11K rows, 83 columns, many joins, export as excel/csv over the edge
11K rows, 83 columns, many joins, export as excel/csv over the edge
My main table seems to have grown beyond the reach of the current way to dump the whole table to a spreadsheet as the client needs for their weekly report.
Increasing memory limits in PHP, execution time in apache to 10 minutes has worked for a few increases in the size of the table, but no longer works.
Am using a lengthMenu item of up to 15,000 items to draw the whole table in on DT in the browser and export to XLS to generate the text CSV with all joined sub tables exploded as text.
Seems that Join.php is the culprit, a large dataset being the trigger.
Server is Amazon ec2 t2-micro, 1Gb RAM, Bitnami HHVM
php.ini: memory_limit = 768M
apache via php-fpm-apache.conf has increased script execution time
<Proxy "unix:/opt/bitnami/php/var/run/www.sock|fcgi://www-fpm" timeout=600>
The program "top" shows the used memory run very close to 1Gb when the request to draw the whole table executes.
Even at 10 minutes I still get
[proxy_fcgi:error] [pid 8086:tid 139767471523584] (70007)The timeout specified has expired:
which is seen as a 503 error page to the user and invalid json.
So I don't think increasing the execution time past 10 minutes will help the server any.
Looking for some ideas of how to get the server side csv generation to succeed, is it simply a matter of needing more RAM ?
thanks.
Replies
I will send a link to the debug data via email.
Hi,
Thanks for the details and e-mail. The issue here, as you say, is that the database is getting a little too large to easily dump out to the client-side with the PHP libraries for Editor.
The
Join
class is always going to be the one that will run out of memory first due to how it operates (rather than having the SQL server perform the join, for portability between the various SQL engines that the libraries support it pulls the information from the database and does the join in PHP. That of course costs memory - I hadn't expected it to be quite as few as 15k records (although you do have a lot of columns), but it depends on what the join information is and how many joins, etc.If possible, the leftJoins are the way to go since that is done in SQL but it only allows a single item, rather than the one-to-many relationship of the
Join
class.I think this is one where the pre-built libraries are going to be pushed beyond what they were designed for - indeed, creating a 15k row Excel file on the client-side isn't going to be fast either.
It is around this point that I think you'll need to start looking into generating the Excel / CSV file on the server and providing a way for the client-side to download it.
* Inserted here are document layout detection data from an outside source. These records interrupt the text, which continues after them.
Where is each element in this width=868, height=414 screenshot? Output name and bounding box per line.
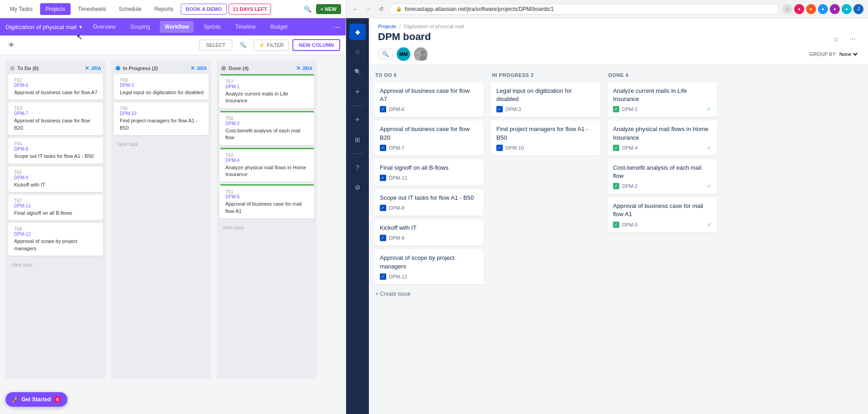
forward-button[interactable]: → — [363, 4, 373, 14]
card-t65[interactable]: T65DPM-9 Kickoff with IT — [8, 167, 103, 192]
extension-icon-4[interactable]: ● — [842, 4, 852, 14]
checkbox-done-icon: ✓ — [613, 145, 619, 151]
project-title[interactable]: Digitization of physical mail ▼ — [5, 24, 83, 30]
card-t57[interactable]: T57DPM-1 Analyze current mails in Life I… — [220, 74, 314, 108]
jira-badge-inprogress: ✕ JIRA — [190, 65, 207, 71]
jira-nav-board[interactable]: ◆ — [349, 24, 366, 40]
star-icon[interactable]: ☆ — [782, 4, 792, 14]
jira-card-dpm8[interactable]: Scope out IT tasks for flow A1 - B50 ✓ D… — [374, 189, 484, 216]
refresh-button[interactable]: ↺ — [376, 4, 386, 14]
svg-point-1 — [421, 50, 425, 55]
project-tab-budget[interactable]: Budget — [266, 21, 292, 33]
nav-tab-schedule[interactable]: Schedule — [113, 3, 147, 15]
select-button[interactable]: SELECT — [199, 40, 232, 50]
new-button[interactable]: + NEW — [316, 4, 341, 14]
browser-icons: ☆ ● ● ● ● ● J — [782, 4, 863, 14]
extension-icon-3[interactable]: ● — [830, 4, 840, 14]
card-t62[interactable]: T62DPM-6 Approval of business case for f… — [8, 74, 103, 100]
star-board-icon[interactable]: ☆ — [830, 33, 842, 45]
get-started-button[interactable]: 🚀 Get Started 4 — [5, 392, 67, 407]
jira-search-box[interactable]: 🔍 — [378, 49, 393, 60]
group-by-select[interactable]: None — [837, 51, 859, 57]
jira-nav-question[interactable]: ? — [349, 159, 366, 176]
extension-icon-1[interactable]: ● — [806, 4, 816, 14]
address-bar[interactable]: 🔒 forecastapp.atlassian.net/jira/softwar… — [389, 4, 780, 15]
new-task-inprogress[interactable]: New task — [114, 138, 209, 151]
nav-tab-reports[interactable]: Reports — [149, 3, 179, 15]
jira-nav-plus[interactable]: + — [349, 84, 366, 100]
jira-nav-grid[interactable]: ⊞ — [349, 131, 366, 148]
jira-card-dpm1[interactable]: Analyze current mails in Life Insurance … — [608, 82, 717, 117]
card-t64[interactable]: T64DPM-8 Scope out IT tasks for flow A1 … — [8, 138, 103, 163]
project-tab-workflow[interactable]: Workflow — [160, 21, 194, 33]
breadcrumb-projects[interactable]: Projects — [378, 24, 396, 29]
board-area: To Do (6) ✕ JIRA T62DPM-6 Approval of bu… — [0, 55, 346, 414]
nav-tab-timesheets[interactable]: Timesheets — [72, 3, 112, 15]
new-column-button[interactable]: NEW COLUMN — [292, 39, 340, 51]
filter-button[interactable]: ⚡ FILTER — [254, 40, 289, 51]
jira-card-dpm3[interactable]: Legal input on digitization for disabled… — [491, 82, 600, 117]
done-checkmark-icon: ✓ — [707, 183, 711, 189]
jira-card-dpm5[interactable]: Approval of business case for mail flow … — [608, 197, 717, 232]
new-task-done[interactable]: New task — [220, 221, 314, 234]
jira-col-done-header: DONE 4 — [608, 72, 717, 78]
filter-icon: ⚡ — [259, 42, 265, 48]
done-cards: T57DPM-1 Analyze current mails in Life I… — [217, 74, 317, 379]
jira-nav-star[interactable]: ☆ — [349, 44, 366, 60]
browser-chrome: ← → ↺ 🔒 forecastapp.atlassian.net/jira/s… — [346, 0, 868, 18]
card-t67[interactable]: T67DPM-11 Final signoff on all B-flows — [8, 195, 103, 220]
jira-card-dpm2[interactable]: Cost-benefit analysis of each mail flow … — [608, 159, 717, 194]
card-t60[interactable]: T60DPM-4 Analyze physical mail flows in … — [220, 148, 314, 182]
jira-board-header: Projects / Digitization of physical mail… — [369, 18, 868, 65]
project-tab-timeline[interactable]: Timeline — [231, 21, 260, 33]
todo-status-dot — [10, 66, 15, 71]
jira-card-dpm6[interactable]: Approval of business case for flow A7 ✓ … — [374, 82, 484, 117]
profile-icon[interactable]: J — [853, 4, 863, 14]
jira-nav-search[interactable]: 🔍 — [349, 64, 366, 80]
checkbox-done-icon: ✓ — [613, 106, 619, 112]
card-t58[interactable]: T58DPM-2 Cost-benefit analysis of each m… — [220, 111, 314, 145]
jira-card-dpm4[interactable]: Analyze physical mail flows in Home Insu… — [608, 121, 717, 155]
avatar-mm[interactable]: MM — [397, 47, 410, 61]
done-checkmark-icon: ✓ — [707, 222, 711, 228]
card-t61[interactable]: T61DPM-5 Approval of business case for m… — [220, 184, 314, 218]
board-toolbar: 👁 SELECT 🔍 ⚡ FILTER NEW COLUMN — [0, 35, 346, 55]
account-icon[interactable]: ● — [794, 4, 804, 14]
sidebar-separator-2 — [351, 153, 364, 154]
nav-tab-mytasks[interactable]: My Tasks — [5, 3, 38, 15]
jira-content: ◆ ☆ 🔍 + ✈ ⊞ ? ⚙ Projects / Digitization … — [346, 18, 868, 414]
create-issue-button[interactable]: + Create issue — [374, 288, 484, 300]
new-task-todo[interactable]: New task — [8, 258, 103, 271]
jira-card-dpm10[interactable]: Find project managers for flow A1 - B50 … — [491, 121, 600, 155]
checkbox-icon: ✓ — [496, 106, 503, 112]
card-t68[interactable]: T68DPM-12 Approval of scope by project m… — [8, 223, 103, 256]
nav-tab-projects[interactable]: Projects — [40, 3, 71, 15]
group-avatar-icon — [414, 47, 428, 61]
jira-card-dpm11[interactable]: Final signoff on all B-flows ✓ DPM-11 — [374, 159, 484, 186]
extension-icon-2[interactable]: ● — [818, 4, 828, 14]
card-t63[interactable]: T63DPM-7 Approval of business case for f… — [8, 102, 103, 135]
project-tab-scoping[interactable]: Scoping — [126, 21, 154, 33]
jira-toolbar: 🔍 MM GROUP BY None — [378, 47, 859, 61]
book-demo-button[interactable]: BOOK A DEMO — [181, 4, 227, 15]
back-button[interactable]: ← — [351, 4, 361, 14]
jira-card-dpm12[interactable]: Approval of scope by project managers ✓ … — [374, 249, 484, 284]
jira-card-dpm9[interactable]: Kickoff with IT ✓ DPM-9 — [374, 219, 484, 246]
project-tab-sprints[interactable]: Sprints — [199, 21, 225, 33]
project-tab-overview[interactable]: Overview — [88, 21, 120, 33]
jira-nav-send[interactable]: ✈ — [349, 111, 366, 128]
jira-col-todo: TO DO 6 Approval of business case for fl… — [374, 72, 484, 407]
search-icon[interactable]: 🔍 — [236, 40, 250, 50]
project-more-icon[interactable]: ⋯ — [333, 23, 340, 31]
eye-icon[interactable]: 👁 — [5, 40, 17, 50]
jira-col-done: DONE 4 Analyze current mails in Life Ins… — [608, 72, 717, 407]
more-options-icon[interactable]: ⋯ — [846, 33, 859, 45]
avatar-g[interactable] — [414, 47, 428, 61]
card-t59[interactable]: T59DPM-3 Legal input on digitization for… — [114, 74, 209, 100]
card-t66[interactable]: T66DPM-10 Find project managers for flow… — [114, 102, 209, 135]
jira-card-dpm7[interactable]: Approval of business case for flow B20 ✓… — [374, 121, 484, 155]
svg-point-0 — [416, 50, 421, 55]
search-icon[interactable]: 🔍 — [301, 4, 314, 15]
column-done: Done (4) ✕ JIRA T57DPM-1 Analyze current… — [217, 61, 317, 379]
jira-nav-settings[interactable]: ⚙ — [349, 179, 366, 196]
You could send the parameters from the last server-side processing draw request so the file could be created with the same sorting etc if that is required.
Even if we were to find a way to improve the Join memory performance (I will take a look at this), sooner rather than later I think you'll just hit exactly the same issue as the data continues to expand. For server-side processing tables, this really needs a server-side solution.
Does that sound do-able?
Allan
Thanks Allan,
Not quite sure how to build what you are proposing - capturing the query that the server is attempting for the operation that is timing out, and convert it to a leftJoin based query that will execute directly by mysql and get it to export the csv via that direct query ? I could have a button that executes this query and generates the csv file on the server for download later ?
So it would be a "dump all" button that performed the export on the server.
A server only solution would be fine, just not quite sure how to do the `generate the query' bit.
thanks.
I have created a sql query that is the same as the big join the table would be doing, and that stalls mysql as well. So I might just be showing my poorly growing db schema.
The query has joins to 28 tables for 28 of the 83 columns, so that will hurt memory for sure. This is not DT territory, but would rewriting as left joins be more efficient enough?
Just to quickly update the conversation here so it doesn't look truncated - we talked by e-mail and it sounds like left join rewrite of the query was spot on. "Blindingly fast" :-)
In general if you have a one-to-one relationship then left join is the way forward for optimal performance.
Regards,
Allan
Yes just to complete the thread.
I moved from using the browser to generate the CSV file - by getting the whole table to be drawn in one browser window (which ended up using Join.php in the PHP backend libraries) to a custom php script that used a hand coded equivalent sql query with 'left join on' and a loop with fputcsv to handle special characters generate the CSV on the fly, and it was very fast indeed - an instant download of the whole table.